Records to process:
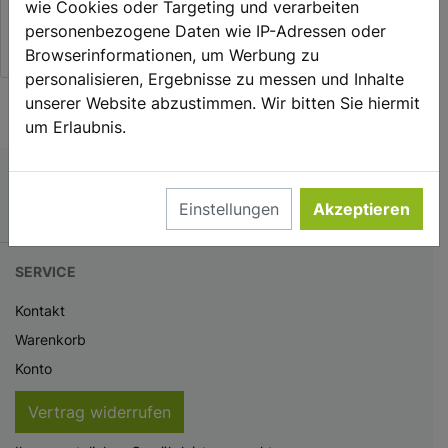
wie Cookies oder Targeting und verarbeiten
11,50 €
personenbezogene Daten wie IP-Adressen oder
0.75 l | 15,33 €/l
Browserinformationen, um Werbung zu
personalisieren, Ergebnisse zu messen und Inhalte
unserer Website abzustimmen. Wir bitten Sie hiermit
um Erlaubnis.
Einstellungen
Akzeptieren
SERVICE
Kontakt
Warenkorb
Konto
Vertrag widerrufen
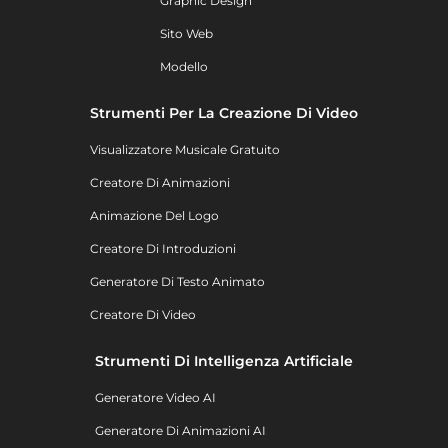
Graphic Design
Sito Web
Modello
Strumenti Per La Creazione Di Video
Visualizzatore Musicale Gratuito
Creatore Di Animazioni
Animazione Del Logo
Creatore Di Introduzioni
Generatore Di Testo Animato
Creatore Di Video
Strumenti Di Intelligenza Artificiale
Generatore Video AI
Generatore Di Animazioni AI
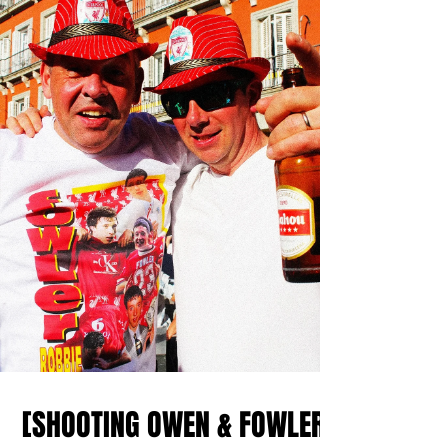

[SHOOTING OWEN & FOWLER]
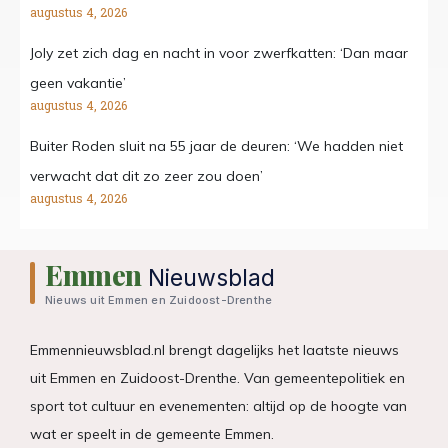
augustus 4, 2026
Joly zet zich dag en nacht in voor zwerfkatten: ‘Dan maar
geen vakantie’
augustus 4, 2026
Buiter Roden sluit na 55 jaar de deuren: ‘We hadden niet
verwacht dat dit zo zeer zou doen’
augustus 4, 2026
Emmen
Nieuwsblad
Nieuws uit Emmen en Zuidoost-Drenthe
Emmennieuwsblad.nl brengt dagelijks het laatste nieuws
uit Emmen en Zuidoost-Drenthe. Van gemeentepolitiek en
sport tot cultuur en evenementen: altijd op de hoogte van
wat er speelt in de gemeente Emmen.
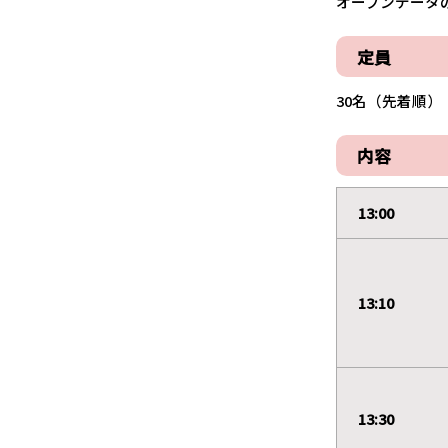
オープンデータ
定員
30名（先着順）
内容
13:00
13:10
13:30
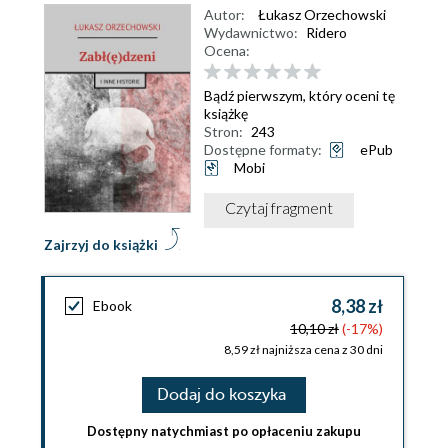
Autor:
Łukasz Orzechowski
Wydawnictwo:
Ridero
Ocena:
Bądź pierwszym, który oceni tę
książkę
Stron:
243
Dostępne formaty:
ePub
Mobi
Czytaj fragment
Zajrzyj do książki
8,38 zł
Ebook
10,10 zł
(-17%)
8,59 zł najniższa cena z 30 dni
Dodaj do koszyka
Dostępny natychmiast po opłaceniu zakupu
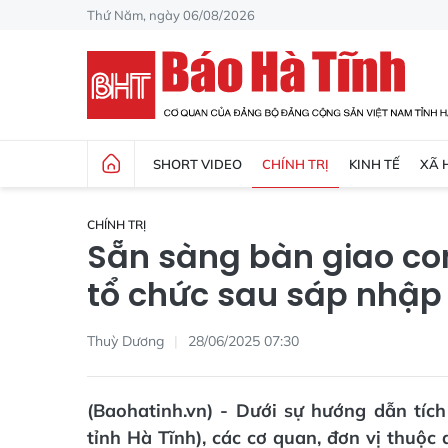
Thứ Năm, ngày 06/08/2026
SHORT VIDEO
CHÍNH TRỊ
KINH TẾ
XÃ 
CHÍNH TRỊ
Sẵn sàng bàn giao co
tổ chức sau sáp nhập
Thuỳ Dương
28/06/2025 07:30
(Baohatinh.vn) - Dưới sự hướng dẫn tí
tỉnh Hà Tĩnh), các cơ quan, đơn vị thuộc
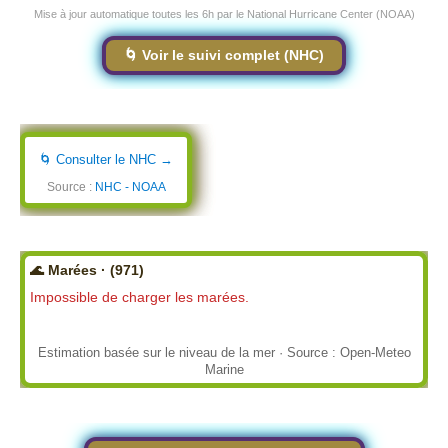
Mise à jour automatique toutes les 6h par le National Hurricane Center (NOAA)
🌀 Voir le suivi complet (NHC)
🌀 Consulter le NHC →
Source :
NHC - NOAA
🌊 Marées · (971)
Impossible de charger les marées.
Estimation basée sur le niveau de la mer · Source : Open-Meteo
Marine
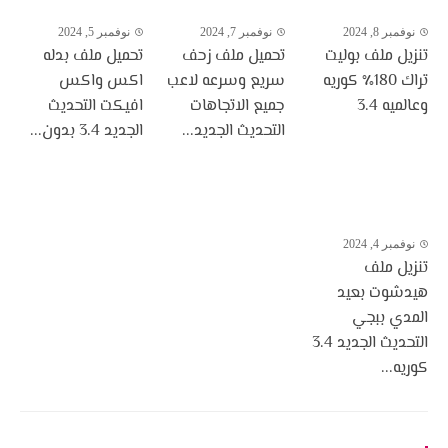
نوفمبر 8, 2024
نوفمبر 7, 2024
نوفمبر 5, 2024
تنزيل ملف بوليت
تحميل ملف زحف
تحميل ملف بدله
تراك 180٪ كوريه
سريع وسرعه لاعب
اكس واكس
وعالميه 3.4
جميع الاتجاهات
افيكت التحديث
التحديث الجديد...
الجديد 3.4 بدون...
نوفمبر 4, 2024
تنزيل ملف
هيدشوت بعيد
المدي ببجي
التحديث الجديد 3.4
كوريه...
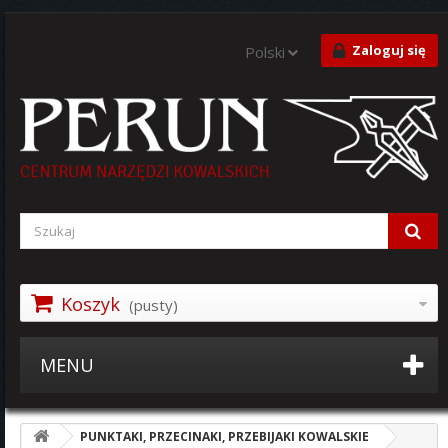
Zaloguj się
Polski
Koszyk
(pusty)
MENU
PUNKTAKI, PRZECINAKI, PRZEBIJAKI KOWALSKIE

Work instruction: Return each line of the material above in which the string "Generatore" appears.

Reply to the task:
Generatore Di Testo Animato
Generatore Video AI
Generatore Di Animazioni AI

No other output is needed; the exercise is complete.